__Prompt__
Copy each entry below exactly. No images.

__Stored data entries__
--

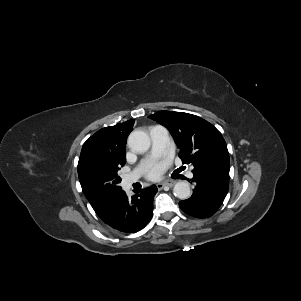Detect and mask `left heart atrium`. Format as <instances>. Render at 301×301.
Returning <instances> with one entry per match:
<instances>
[{"label": "left heart atrium", "instance_id": "obj_1", "mask_svg": "<svg viewBox=\"0 0 301 301\" xmlns=\"http://www.w3.org/2000/svg\"><path fill=\"white\" fill-rule=\"evenodd\" d=\"M168 161H157L146 165L145 175L150 180H157L167 169Z\"/></svg>", "mask_w": 301, "mask_h": 301}]
</instances>
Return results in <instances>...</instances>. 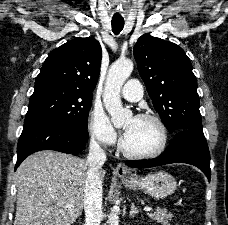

--

__Response__
Detect and mask `left heart atrium`. Format as <instances>. Render at 301×301.
Returning <instances> with one entry per match:
<instances>
[{"label": "left heart atrium", "instance_id": "obj_1", "mask_svg": "<svg viewBox=\"0 0 301 301\" xmlns=\"http://www.w3.org/2000/svg\"><path fill=\"white\" fill-rule=\"evenodd\" d=\"M168 161H157L146 165L145 175L150 180H157L167 169Z\"/></svg>", "mask_w": 301, "mask_h": 301}]
</instances>
Return results in <instances>...</instances>. 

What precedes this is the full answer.